- _TASK PROMPT_
Pictures aside, the data must be reproduced exactly.

- _INPUT FOR THIS TASK_
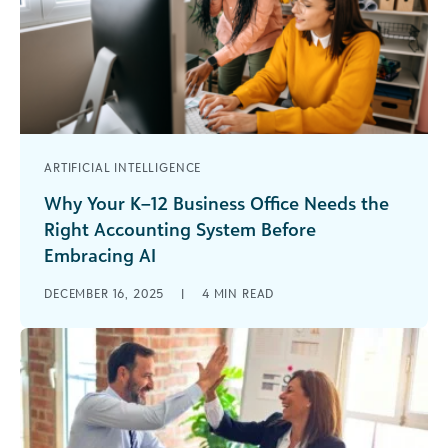
ARTIFICIAL INTELLIGENCE
Why Your K–12 Business Office Needs the
Right Accounting System Before
Embracing AI
Your business office may be experimenting with
DECEMBER 16, 2025
|
4
MIN READ
automation and artificial intelligence (AI) to
streamline workflows and unlock deeper insights.
But [...]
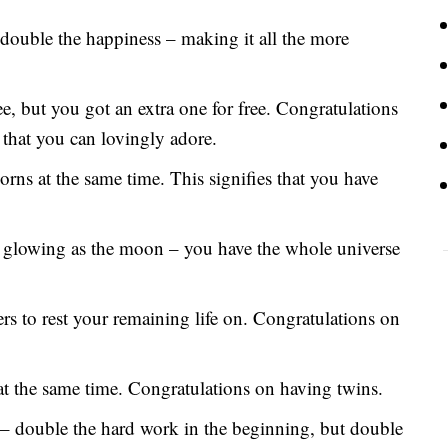
double the happiness – making it all the more
e, but you got an extra one for free. Congratulations
 that you can lovingly adore.
ns at the same time. This signifies that you have
as glowing as the moon – you have the whole universe
s to rest your remaining life on. Congratulations on
at the same time. Congratulations on having twins.
s – double the hard work in the beginning, but double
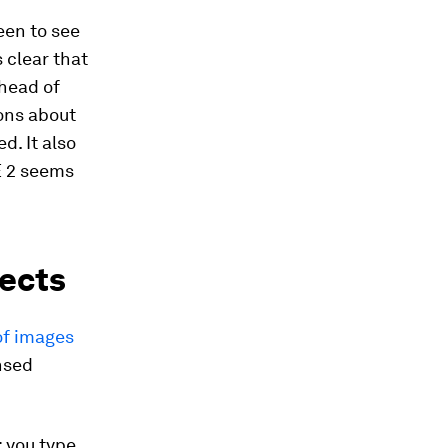
keen to see
 clear that
head of
ons about
. It also
E 2 seems
jects
of images
nsed
: you type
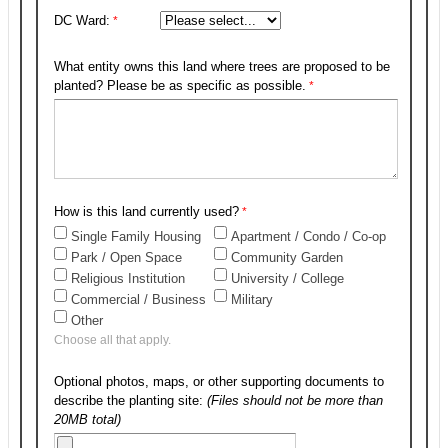
DC Ward:
What entity owns this land where trees are proposed to be
planted? Please be as specific as possible.
How is this land currently used?
Single Family Housing
Apartment / Condo / Co-op
Park / Open Space
Community Garden
Religious Institution
University / College
Commercial / Business
Military
Other
Choose all that apply.
Optional photos, maps, or other supporting documents to
describe the planting site:
(Files should not be more than
20MB total)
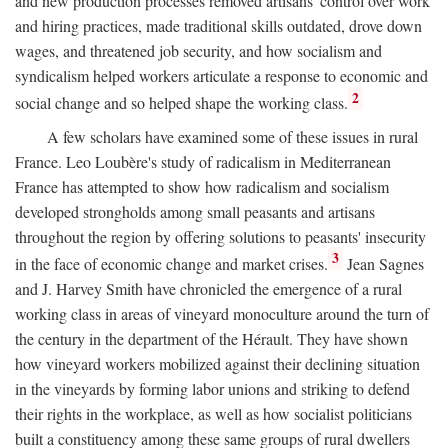
and new production processes removed artisans' control over work
and hiring practices, made traditional skills outdated, drove down
wages, and threatened job security, and how socialism and
syndicalism helped workers articulate a response to economic and
2
social change and so helped shape the working class.
A few scholars have examined some of these issues in rural
France. Leo Loubère's study of radicalism in Mediterranean
France has attempted to show how radicalism and socialism
developed strongholds among small peasants and artisans
throughout the region by offering solutions to peasants' insecurity
3
in the face of economic change and market crises.
Jean Sagnes
and J. Harvey Smith have chronicled the emergence of a rural
working class in areas of vineyard monoculture around the turn of
the century in the department of the Hérault. They have shown
how vineyard workers mobilized against their declining situation
in the vineyards by forming labor unions and striking to defend
their rights in the workplace, as well as how socialist politicians
built a constituency among these same groups of rural dwellers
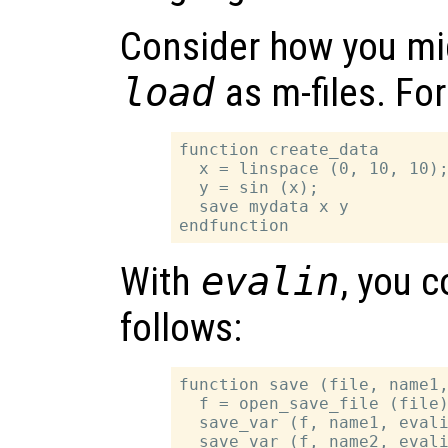
Consider how you mi
load
as m-files. Fo
function create_data

  x = linspace (0, 10, 10);
  y = sin (x);

  save mydata x y

With
evalin
, you 
follows:
function save (file, name1,
  f = open_save_file (file)
  save_var (f, name1, evali
  save_var (f, name2, evali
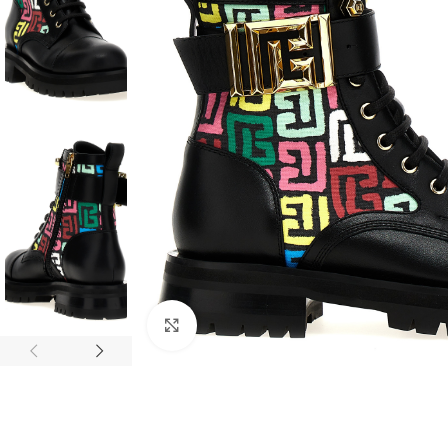
Click to enlarge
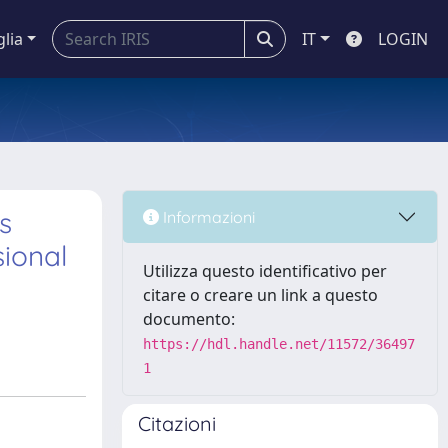
glia
IT
LOGIN
s
Informazioni
sional
Utilizza questo identificativo per
citare o creare un link a questo
documento:
https://hdl.handle.net/11572/36497
1
Citazioni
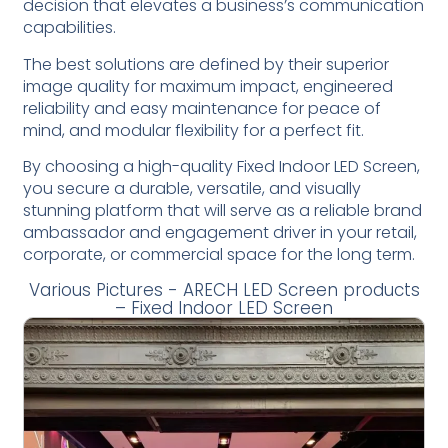
decision that elevates a business’s communication
capabilities.
The best solutions are defined by their superior
image quality for maximum impact, engineered
reliability and easy maintenance for peace of
mind, and modular flexibility for a perfect fit.
By choosing a high-quality Fixed Indoor LED Screen,
you secure a durable, versatile, and visually
stunning platform that will serve as a reliable brand
ambassador and engagement driver in your retail,
corporate, or commercial space for the long term.
Various Pictures - ARECH LED Screen products
– Fixed Indoor LED Screen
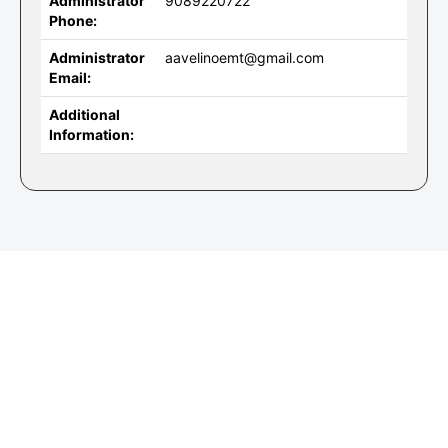
Administrator
9089220722
Phone:
Administrator
aavelinoemt@gmail.com
Email:
Additional
Information:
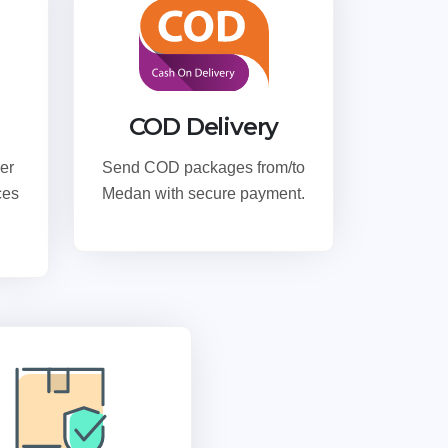
COD Delivery
er
Send COD packages from/to
ces
Medan with secure payment.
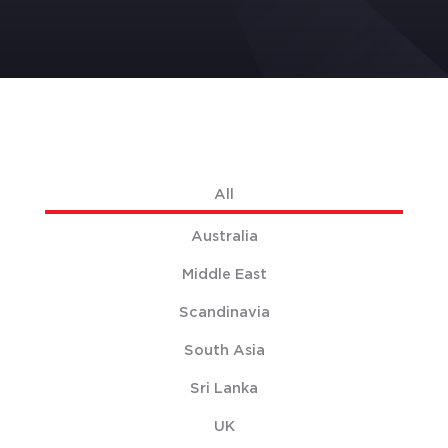
All
Australia
Middle East
Scandinavia
South Asia
Sri Lanka
UK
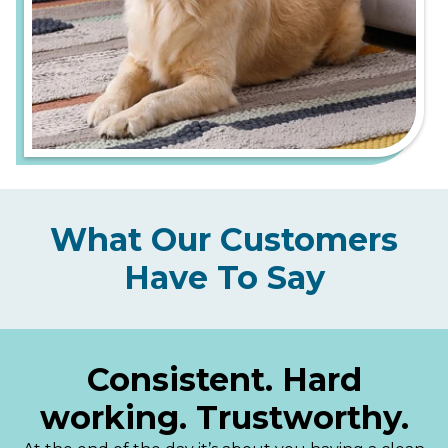
What Our Customers
Have To Say
Consistent. Hard
working. Trustworthy.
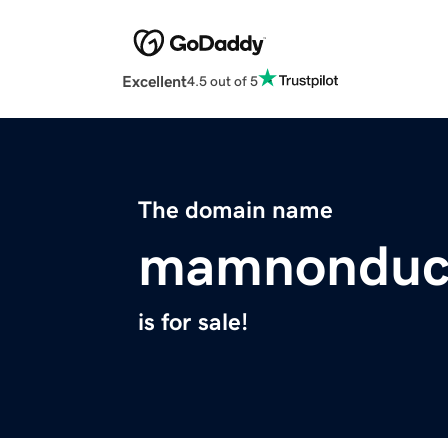
Excellent
4.5 out of 5
The domain name
mamnonduct
is for sale!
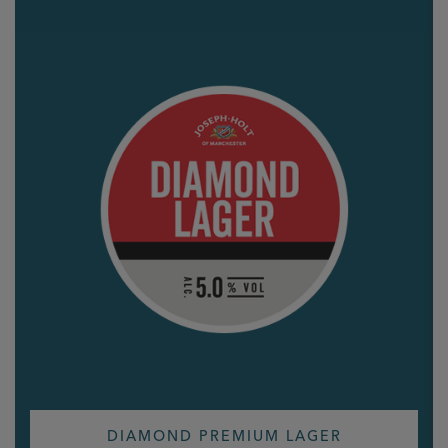
DIAMOND PREMIUM LAGER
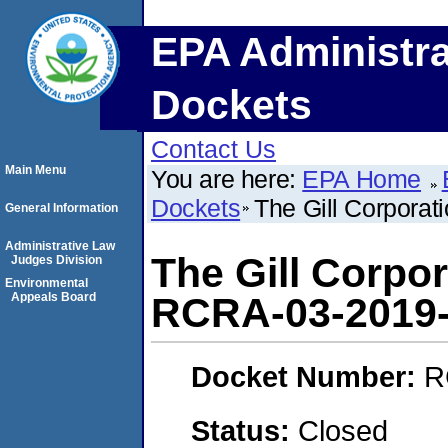
EPA Administra
Dockets
Contact Us
Main Menu
You are here:
EPA Home
Dockets
The Gill Corpora
General Information
Administrative Law
The Gill Corpo
Judges Division
Environmental
Appeals Board
RCRA-03-2019
Docket Number:
R
Status:
Closed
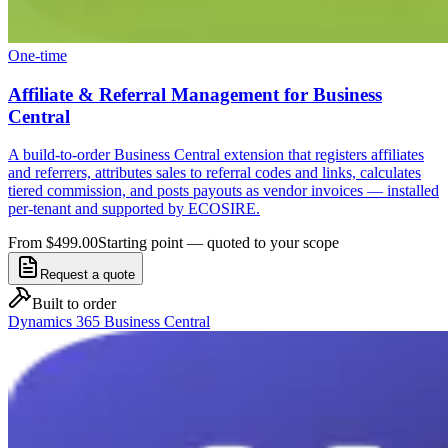
One-time
Affiliate & Referral Management for Business
Central
A build-to-order Business Central extension that registers affiliates
and referrers, attributes sales to referral codes and links, calculates
tiered commission, and posts payouts as vendor invoices — installed
per-tenant and supported by ECOSIRE.
From $499.00
Starting point — quoted to your scope
Request a quote
Built to order
Dynamics 365 Business Central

- _RESPONSE BELOW_
ARTIFICIAL INTELLIGENCE
Why Your K–12 Business Office Needs the
Right Accounting System Before
Embracing AI
Your business office may be experimenting with
DECEMBER 16, 2025
|
4
MIN READ
automation and artificial intelligence (AI) to
streamline workflows and unlock deeper insights.
But [...]
double the happiness – making it all the more
e, but you got an extra one for free. Congratulations
 that you can lovingly adore.
ns at the same time. This signifies that you have
as glowing as the moon – you have the whole universe
s to rest your remaining life on. Congratulations on
at the same time. Congratulations on having twins.
s – double the hard work in the beginning, but double
keen to see
 clear that
head of
ons about
. It also
E 2 seems
jects
of images
nsed
: you type
DC Ward:
What entity owns this land where trees are proposed to be
planted? Please be as specific as possible.
How is this land currently used?
Single Family Housing
Apartment / Condo / Co-op
Park / Open Space
Community Garden
Religious Institution
University / College
Commercial / Business
Military
Other
Choose all that apply.
Optional photos, maps, or other supporting documents to
describe the planting site:
(Files should not be more than
20MB total)
and new production processes removed artisans' control over work
and hiring practices, made traditional skills outdated, drove down
wages, and threatened job security, and how socialism and
syndicalism helped workers articulate a response to economic and
2
social change and so helped shape the working class.
A few scholars have examined some of these issues in rural
France. Leo Loubère's study of radicalism in Mediterranean
France has attempted to show how radicalism and socialism
developed strongholds among small peasants and artisans
throughout the region by offering solutions to peasants' insecurity
3
in the face of economic change and market crises.
Jean Sagnes
and J. Harvey Smith have chronicled the emergence of a rural
working class in areas of vineyard monoculture around the turn of
the century in the department of the Hérault. They have shown
how vineyard workers mobilized against their declining situation
in the vineyards by forming labor unions and striking to defend
their rights in the workplace, as well as how socialist politicians
built a constituency among these same groups of rural dwellers
Consider how you mi
load
as m-files. Fo
function create_data

  x = linspace (0, 10, 10);
  y = sin (x);

  save mydata x y

With
evalin
, you 
follows:
function save (file, name1,
  f = open_save_file (file)
  save_var (f, name1, evali
  save_var (f, name2, evali
Click to enlarge
glia
IT
LOGIN
s
Informazioni
sional
Utilizza questo identificativo per
citare o creare un link a questo
documento:
https://hdl.handle.net/11572/36497
1
Citazioni
decision that elevates a business’s communication
capabilities.
The best solutions are defined by their superior
image quality for maximum impact, engineered
reliability and easy maintenance for peace of
mind, and modular flexibility for a perfect fit.
By choosing a high-quality Fixed Indoor LED Screen,
you secure a durable, versatile, and visually
stunning platform that will serve as a reliable brand
ambassador and engagement driver in your retail,
corporate, or commercial space for the long term.
Various Pictures - ARECH LED Screen products
– Fixed Indoor LED Screen
Administrator
9089220722
Phone:
Administrator
aavelinoemt@gmail.com
Email:
Additional
Information:
COD Delivery
er
Send COD packages from/to
ces
Medan with secure payment.
All
Australia
Middle East
Scandinavia
South Asia
Sri Lanka
UK
What Our Customers
Have To Say
Consistent. Hard
working. Trustworthy.
Excellent
4.5 out of 5
The domain name
mamnonduct
is for sale!
DIAMOND PREMIUM LAGER
EPA Administra
Dockets
Contact Us
Main Menu
You are here:
EPA Home
Dockets
The Gill Corpora
General Information
Administrative Law
The Gill Corpo
Judges Division
Environmental
Appeals Board
RCRA-03-2019
Docket Number:
R
Status:
Closed
One-time
Affiliate & Referral Management for Business
Central
A build-to-order Business Central extension that registers affiliates
and referrers, attributes sales to referral codes and links, calculates
tiered commission, and posts payouts as vendor invoices — installed
per-tenant and supported by ECOSIRE.
From $499.00
Starting point — quoted to your scope
Request a quote
Built to order
Dynamics 365 Business Central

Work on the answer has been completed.